I forgot you. For a moment I came to believe that I was able to empty my mind of your presence, breathe again and rid my heart of your parasitism, in short, of being able to return to having the barren and arid life that I dragged until you crossed into it.
I gagged my memories, silenced your voice in my head, I broke all those records and those photos, those letters and those calls, I undid the looks and the caresses, the walks and the smiles, I forgot your eyes, your silences, I drowned out my feelings.
I hated you I cursed every second of my life that you had given meaning to. I despised intimacy and regained the anxiety of not wanting to see you again. I desecrated my devotion to you and divorced my dependence on you.
And after the catharsis, releasing tears like rivers and letting all the anger and despair flow, I managed to go out again and walk through the park without your supernatural light bathing everything in beauty and perfection, and I managed to return to that cafeteria in which we were meeting, ignoring the memories that will be etched forever on its walls and windows.
I have again lost the afternoons playing football with those friends whom I repudiated on so many occasions for being able to see you. I have reconnected with other girls, even though I know your bar is too high for any of them.

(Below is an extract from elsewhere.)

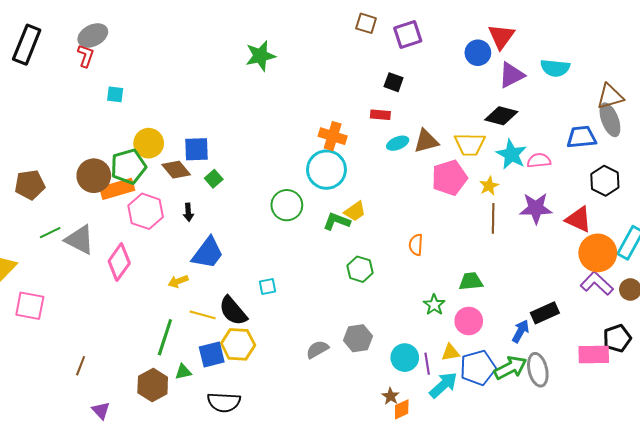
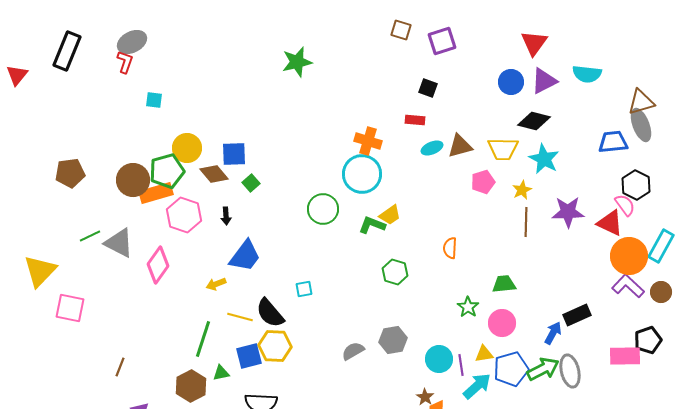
blue circle: (478, 53) -> (511, 82), moved
pink semicircle: (539, 160) -> (625, 205), moved, turned 60
pink pentagon: (449, 178) -> (483, 182), size x0.7
brown pentagon: (30, 185) -> (70, 173), moved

I have even returned to writing about things that had nothing to do with you, after you had the exclusivity of my inspiration for so long.
It is because of all this that I do not understand why I am shaking now that I hear the phone ringing, and when I hold it on my sweaty hands and see that your name appears on the screen, I am not able to clarify my ideas, or find the right words and yet I unconsciously pick up to hear you say between sobs and with a small voice that we have to speak.